ONNX Runtime over SSH

This guide walks you through compiling, profiling, and invoking an ONNX Runtime model on your own hardware over SSH using the embedl-onnxruntime backend.

You will learn how to:

Install and configure embedl-onnxruntime on the target device
Compile an ONNX model with quantization on the target device
Profile the compiled model
Invoke the model with real input data

Prerequisites

Make sure you have completed the setup guide and the your hardware prerequisites, including passwordless SSH access to the target device.

Installing embedl-onnxruntime on the target device

The embedl-onnxruntime provider requires the embedl-onnxruntime package to be installed on the target device. We recommend installing it in a virtual environment:

# On the target device:

$ python3 -m venv ~/embedl-ort-env

$ source ~/embedl-ort-env/bin/activate

$ pip install embedl-onnxruntime

If you installed into a virtual environment, note the full path to the embedl-onnxruntime binary — you will need it when compiling later:

realpath ~/embedl-ort-env/bin/embedl-onnxruntime

/home/pi/embedl-ort-env/bin/embedl-onnxruntime

If the binary is already on the device’s $PATH, you can skip this step.

Creating a project

from embedl_hub.core import HubContext

from embedl_hub.core import LocalPath

ctx = HubContext(

    project_name="ONNX Runtime SSH",

    artifact_base_dir=LocalPath("my-artifacts"),

The HubContext is your entry point. It manages the project, artifact directory, devices, and tracking. We’ll register a device in the next section.

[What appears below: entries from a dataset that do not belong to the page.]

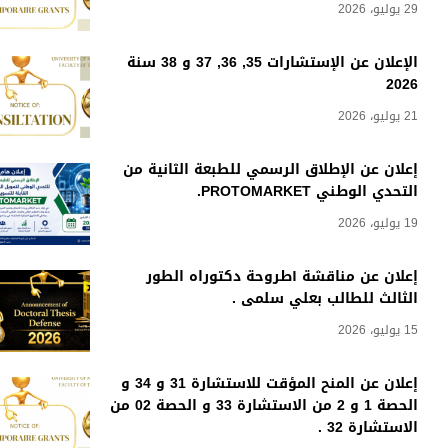
29 يوليو، 2026
الإعلان عن الإستشارات 35, 36, 37 و 38 سنة
2026
21 يوليو، 2026
إعلان عن الإطلاق الرسمي للطبعة الثانية من
التحدي الوطني PROTOMARKET.
19 يوليو، 2026
إعلان عن مناقشة أطروحة دكتوراه الطور
الثالث للطالب بعلي سلمى .
15 يوليو، 2026
إعلان عن المنح المؤقت للاستشارة 31 و 34 و
الحصة 1 و 2 من الاستشارة 33 و الحصة 02 من
الاستشارة 32 .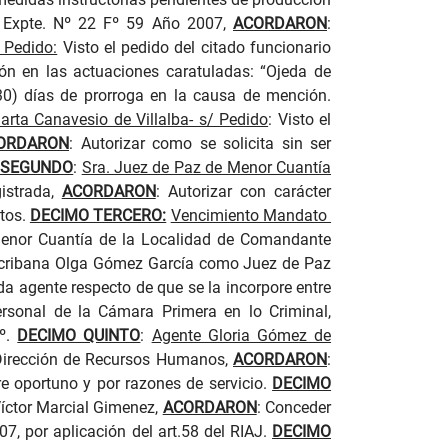
”, Expte. Nº 22 Fº 59 Año 2007,
ACORDARON
:
/ Pedido:
Visto el pedido del citado funcionario
ión en las actuaciones caratuladas: “Ojeda de
(30) días de prorroga en la causa de mención.
arta Canavesio de Villalba- s/ Pedido
:
Visto el
ORDARON
: Autorizar como se solicita sin ser
 SEGUNDO
:
Sra. Juez de Paz de Menor Cuantía
gistrada,
ACORDARON
: Autorizar con carácter
ctos.
DECIMO TERCERO:
Vencimiento Mandato
Menor Cuantía de la Localidad de Comandante
 Escribana Olga Gómez García como Juez de Paz
ada agente respecto de que se la incorpore entre
ersonal de la Cámara Primera en lo Criminal,
6º.
DECIMO QUINTO
:
Agente Gloria Gómez de
a Dirección de Recursos Humanos,
ACORDARON
:
e oportuno y por razones de servicio.
DECIMO
Víctor Marcial Gimenez,
ACORDARON
:
Conceder
07, por aplicación del art.58 del RIAJ
.
DECIMO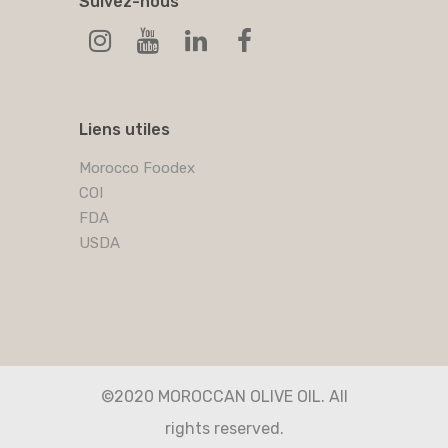
Suivez-nous
Liens utiles
Morocco Foodex
COI
FDA
USDA
©2020 MOROCCAN OLIVE OIL. All
rights reserved.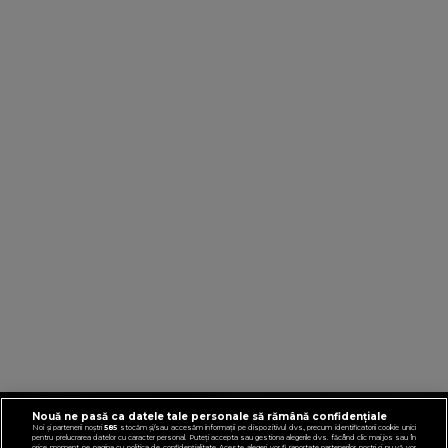
Nouă ne pasă ca datele tale personale să rămână confidențiale
VIRGINRADIO.COM
Noi și partenerii noștri
585
stocăm și/sau accesăm informații pe dispozitivul dvs., precum identificatorii cookie unici
pentru prelucrarea datelor cu caracter personal. Puteți accepta sau gestiona alegerile dvs. făcând clic mai jos sau în
orice moment, pe pagina cu politica de confidențialitate. Aceste alegeri vor fi raportate partenerilor noștri și nu vă vor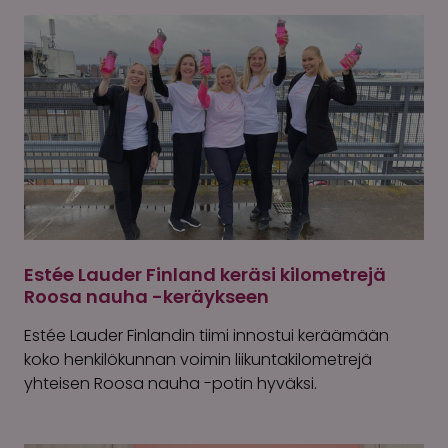
Estée Lauder Finland keräsi kilometrejä
Roosa nauha -keräykseen
Estée Lauder Finlandin tiimi innostui keräämään
koko henkilökunnan voimin liikuntakilometrejä
yhteisen Roosa nauha -potin hyväksi.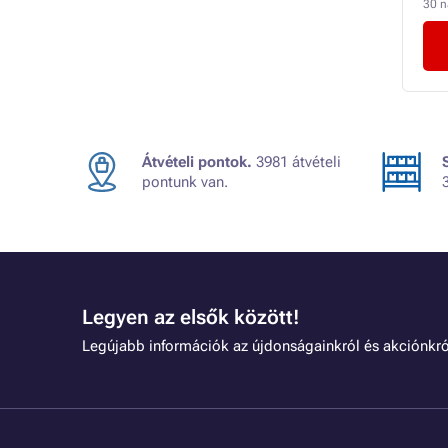
30 
Átvételi pontok.
3981 átvételi
pontunk van.
Legyen az elsők között!
Legújabb információk az újdonságainkról és akciónkró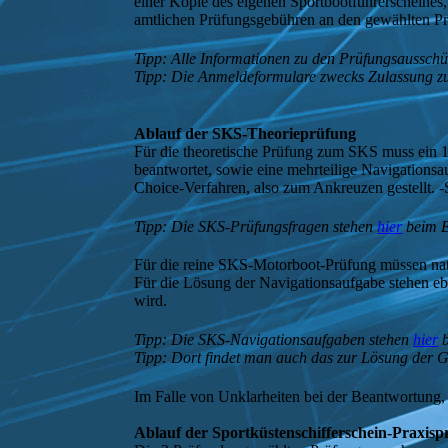
einer Kopie des eigenen Sportbootführerscheines,
amtlichen Prüfungsgebühren an den gewählten P
Tipp: Alle Informationen zu den Prüfungsaussch
Tipp: Die Anmeldeformulare zwecks Zulassung z
Ablauf der SKS-Theorieprüfung
Für die theoretische Prüfung zum SKS muss ein 1
beantwortet, sowie eine mehrteilige Navigationsa
Choice-Verfahren, also zum Ankreuzen gestellt. -
Tipp: Die SKS-Prüfungsfragen stehen
hier
beim E
Für die reine SKS-Motorboot-Prüfung müssen natü
Für die Lösung der Navigationsaufgabe stehen eb
wird.
Tipp: Die SKS-Navigationsaufgaben stehen
hier
b
Tipp: Dort findet man auch das zur Lösung der 
Im Falle von Unklarheiten bei der Beantwortung,
Ablauf der Sportküstenschifferschein-Praxis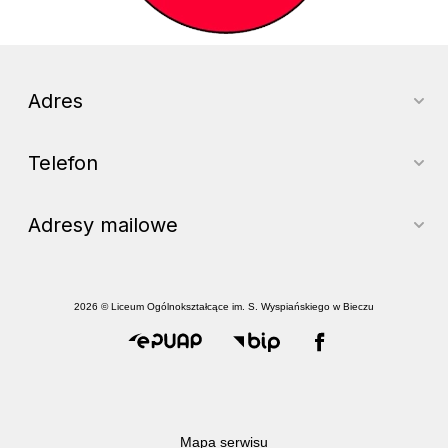
Adres
Telefon
Adresy mailowe
2026 © Liceum Ogólnokształcące im. S. Wyspiańskiego w Bieczu
Mapa serwisu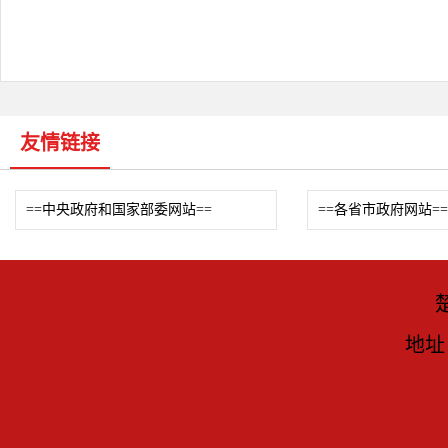
友情链接
==中央政府和国家部委网站==
==各省市政府网站==
地址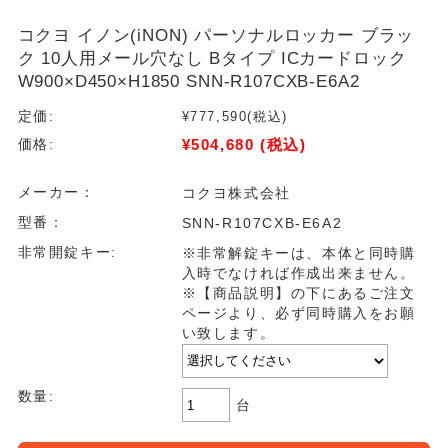
コクヨ イノン(iNON) パーソナルロッカー ブラッ
ク 10人用メール穴なし Bタイプ ICカードロック
W900×D450×H1850 SNN-R107CXB-E6A2
定価:
¥777,590
(税込)
¥504,680
(税込)
価格:
メーカー：
コクヨ株式会社
型番：
SNN-R107CXB-E6A2
非常開錠キー:
※非常解錠キーは、本体と同時購
入時でなければ作成出来ません。
※【商品説明】の下にあるご注文
ページより、必ず同時購入をお願
い致します。
数量:
台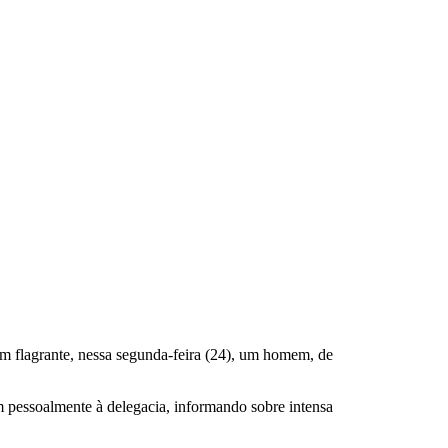
em flagrante, nessa segunda-feira (24), um homem, de
 pessoalmente à delegacia, informando sobre intensa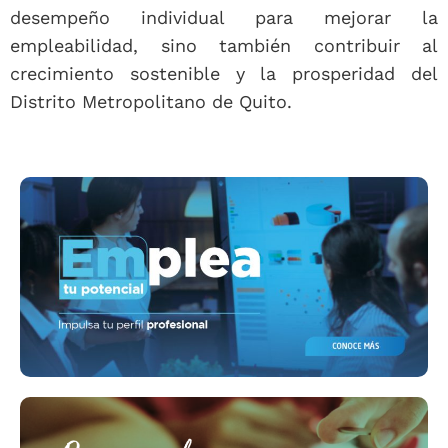
desempeño individual para mejorar la
empleabilidad, sino también contribuir al
crecimiento sostenible y la prosperidad del
Distrito Metropolitano de Quito.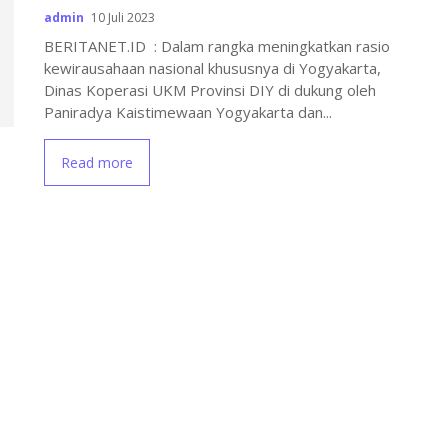
admin
10 Juli 2023
BERITANET.ID : Dalam rangka meningkatkan rasio
kewirausahaan nasional khususnya di Yogyakarta,
Dinas Koperasi UKM Provinsi DIY di dukung oleh
Paniradya Kaistimewaan Yogyakarta dan...
Read more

The artifact_base_dir is where compiled models, profiling results, and other outputs are stored on disk. If omitted, HubContext creates a temporary directory when used as a context manager (with ctx:), and cleans it up automatically when the context exits. This is convenient for scripts where you only need the in-memory results and don’t need to persist artifacts to disk.

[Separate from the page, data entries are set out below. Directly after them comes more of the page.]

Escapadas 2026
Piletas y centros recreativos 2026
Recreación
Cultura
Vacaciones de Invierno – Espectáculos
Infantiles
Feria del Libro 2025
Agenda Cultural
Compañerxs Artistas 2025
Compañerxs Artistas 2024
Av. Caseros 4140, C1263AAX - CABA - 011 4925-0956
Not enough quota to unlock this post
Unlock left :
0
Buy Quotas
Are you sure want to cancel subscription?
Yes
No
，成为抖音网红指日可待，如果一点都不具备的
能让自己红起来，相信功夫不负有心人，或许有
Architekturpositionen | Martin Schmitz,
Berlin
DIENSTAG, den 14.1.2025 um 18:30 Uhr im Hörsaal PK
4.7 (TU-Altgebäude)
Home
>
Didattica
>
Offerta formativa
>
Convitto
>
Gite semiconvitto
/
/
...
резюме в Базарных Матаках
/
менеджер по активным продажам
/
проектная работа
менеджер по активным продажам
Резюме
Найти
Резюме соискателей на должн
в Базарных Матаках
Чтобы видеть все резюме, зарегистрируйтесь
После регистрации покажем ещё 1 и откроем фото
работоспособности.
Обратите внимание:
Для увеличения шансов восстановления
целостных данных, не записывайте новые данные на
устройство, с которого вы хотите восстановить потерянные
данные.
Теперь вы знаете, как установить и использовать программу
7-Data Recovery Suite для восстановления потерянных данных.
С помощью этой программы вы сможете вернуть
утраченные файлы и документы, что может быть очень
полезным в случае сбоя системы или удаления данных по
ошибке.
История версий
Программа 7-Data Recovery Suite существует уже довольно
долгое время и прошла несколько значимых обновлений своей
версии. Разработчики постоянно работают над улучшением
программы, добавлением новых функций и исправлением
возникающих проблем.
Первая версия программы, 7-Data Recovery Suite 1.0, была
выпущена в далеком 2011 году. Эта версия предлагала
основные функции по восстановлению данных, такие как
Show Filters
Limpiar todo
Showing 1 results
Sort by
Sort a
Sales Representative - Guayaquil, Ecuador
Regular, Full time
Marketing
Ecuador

For alternative ways to configure project context, see the configuration guide.

Connecting to your device

Next, configure a connection to your target device over SSH.

from embedl_hub.core import HubContext

from embedl_hub.core.device import DeviceManager

from embedl_hub.core.device import SSHConfig

from embedl_hub.core.device import EmbedlONNXRuntimeConfig

from embedl_hub.core import LocalPath

device = DeviceManager.get_embedl_onnxruntime_device(

    SSHConfig(host="192.168.1.42", username="pi"),

    name="rpi",

    provider_config=EmbedlONNXRuntimeConfig(

        embedl_onnxruntime_path="/home/pi/embedl-ort-env/bin/embedl-onnxruntime",

),

ctx = HubContext(

    project_name="ONNX Runtime SSH",

    artifact_base_dir=LocalPath("my-artifacts"),

    devices=[device],

If embedl-onnxruntime is on the device’s $PATH, you can omit embedl_onnxruntime_path.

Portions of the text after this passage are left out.